Chers internautes,
voici la deuxième chronique sur le thème de l'édition numérique. Un nouvel angle a été choisi : l'auteur s'appuie ici sur les propos de Frédéric Beigbeder. Bonne lecture à tous !
PS : pour information, 6 chroniques en tout seront publiées sur l'édition numérique (d'ici mi octobre environ) afin d'avoir des réactions diverses. Nous changerons ensuite de sujet !
Première Chronique avant l'Apocalypse
Pour Beigbeder il s'agit d'un ' Premier Bilan après l'Apocalypse ' à propos de l'édition numérique ; en effet dans son essai, l'auteur y défend farouchement l'édition littéraire dite ' classique ' et tire la sonnette l'alarme en ce qui concerne la destitution du papier ; pour nous cette numérisation de l'édition reste un territoire peu connu. On n'ose pas vraiment s'y aventurer par manque de repères et d'informations. Qu'est-ce que l'édition numérique ? Comment dois-je m'y prendre ? Est-ce que ça va me coûter cher ? Et bien d'autres questions qui nous semblent légitimes de poser à l'heure où certains annoncent la mort du livre tel le disque, son cousin martyr. Apocalypse ou non, alarme ou pas, un bilan sur l'état de l'édition numérique en 2011 s'impose.

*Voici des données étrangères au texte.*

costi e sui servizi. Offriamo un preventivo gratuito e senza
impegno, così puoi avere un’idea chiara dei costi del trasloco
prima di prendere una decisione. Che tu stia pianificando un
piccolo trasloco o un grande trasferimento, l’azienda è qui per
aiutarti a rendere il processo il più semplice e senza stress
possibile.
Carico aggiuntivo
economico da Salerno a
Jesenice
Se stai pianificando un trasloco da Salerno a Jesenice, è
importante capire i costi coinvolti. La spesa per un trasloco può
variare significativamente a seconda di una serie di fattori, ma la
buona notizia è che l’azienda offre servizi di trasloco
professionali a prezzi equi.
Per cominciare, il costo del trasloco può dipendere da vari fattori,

Sur le papier, l'édition numérique est une chose simple : prendre des romans papiers et les mettre à disposition sous forme numérique. Il faudra par la suite trouver un moyen de lecture qui ira au-delà de nos bons vieux ordinateurs.
Mais pour lire, soyons honnêtes, la tablette numérique a lifté le monde de l'édition numérique. Lire sur une tablette tactile devient soudain branché, c'est l'objet à avoir en compagnie du Smartphone. Voilà donc l'offre de lecture numérique qui s'ouvre à des millions de lecteurs potentiels puisqu'avant pour lire numériquement il fallait acheter une liseuse. La liseuse c'est la galette rectangulaire pas très glamour dont la fonction mère est celle de pouvoir lire des livres numériques à la manière d'un vrai livre. Outre l'espace de stockage, l'enjeu est ici le confort visuel. La FNAC s'est essayée à la commercialisation d'une liseuse, le ' FnacBook ' qui est aujourd'hui un échec tandis que les ' iPad ' et autres ' Galaxy Tab ' pour ne citer qu'eux, se vendent comme des petits pains.

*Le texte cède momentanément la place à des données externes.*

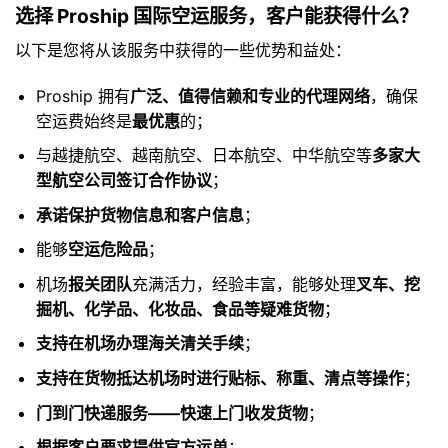
选择 Proship 国际空运服务，客户能获得什么？
以下是您将从该服务中获得的一些优势和益处：
Proship 拥有
广泛、值得信赖和专业的代理网络
，确保
空运费始终是
最优惠
的；
与越捷航空、越南航空、日本航空、中华航空等
多家大
型航空公司签订合作协议
；
承诺保护货物信息和客户信息
；
能够
空运危险品
；
机场
报关团队
充满活力，经验丰富，能够处理
叉车、挖
掘机、化学品、化妆品、食品等疑难货物
；
支持在机场办理海关清关手续
；
支持在货物抵达机场时进行贴标、称重、清点等操作
；
门到门快递服务——快速上门收发货物
；
根据客户要求提供官方运单
；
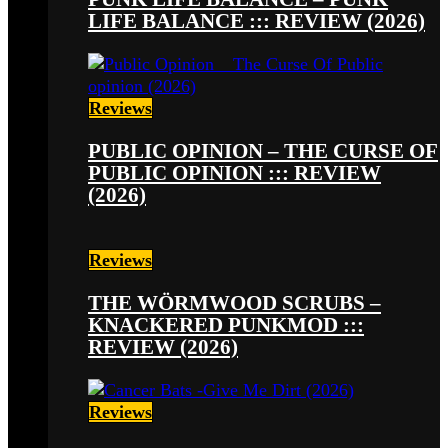
LIFE BALANCE ::: REVIEW (2026)
Reviews
PUBLIC OPINION – THE CURSE OF
PUBLIC OPINION ::: REVIEW
(2026)
Reviews
THE WÖRMWOOD SCRUBS –
KNACKERED PUNKMOD :::
REVIEW (2026)
Reviews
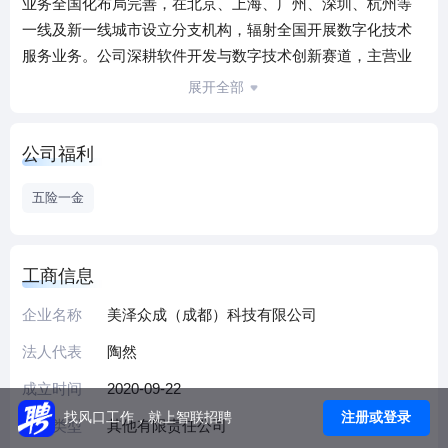
业务全国化布局完善，在北京、上海、广州、深圳、杭州等
一线及新一线城市设立分支机构，辐射全国开展数字化技术
服务业务。公司深耕软件开发与数字技术创新赛道，主营业
务包含人工智能应用开发、大数据服务、云计算技术赋能、
展开全部
数字文化创意解决方案四大板块。
公司聚焦AI基础平台搭建与产业化落地，深耕系统集成、数据
公司福利
分析、信息化咨询领域，服务工业互联网、数字文创、政企
数字化等多个行业。依托ISO标准化管理体系把控项目品质，
五险一金
搭建从需求研判、定制开发到后期运维的全链路服务体系。
作为科创型民营企业，我们深耕前沿技术研发，打磨算法优
化、跨平台数据交互核心能力，兼顾技术创新与市场落地。
工商信息
现阶段全国各城市、各业务板块同步开启人才招聘，秉持开
企业名称
美泽众成（成都）科技有限公司
放协作的团队理念，广纳行业英才，携手深耕数字科技领
域，共创行业新机遇。
法人代表
陶然
成立时间
2020-09-22
注册或登录
找风口工作，就上智联招聘
企业类型
其他有限责任公司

Nous en sommes donc là, pour lire en mode numérique il faut un objet assez onéreux qui permettra d'obtenir une somme importante de romans. Mais pour se les procurer c'est un peu la foire du coin, chacun s'y prend comme il veut pour les commercialiser. Les prix varient selon les formules, abonnement ou non, ou encore à l'unité comme chez Amazon. C'est totalement flou et on se retrouve à faire du cas par cas selon la machine possédée. Décourageant !
Après ce très succinct tour d'horizon du côté technique de l'édition numérique, revenons à notre cheval de bataille : redonnons la parole à Beigbeder pour analyser son combat. Cet homme a peur, peur d'assister à la suprématie des tablettes face au livre, telle la prise de pouvoir des baladeurs MP3 sur le disque. Les trente premières pages de son dernier essai concernent cette peur, mais est-elle pour autant vraiment justifiée ? Il ne faut pas se mentir : notre société tend vers un tout numérique à grand coups de propos bien huilés comme l'économie de papier ou encore les ' fabuleuses ' possibilités d'emmener des milliers de romans avec soi partout et tout le temps.
Mais pourquoi alors ?
Pourquoi vouloir emmener des romans partout avec soi... alors qu'on n'en lit qu'un seul à la fois ! Pourquoi acheter une tablette... alors que les trois quarts d'entre nous n'ont pas les moyens ! Un livre coûte bien moins cher...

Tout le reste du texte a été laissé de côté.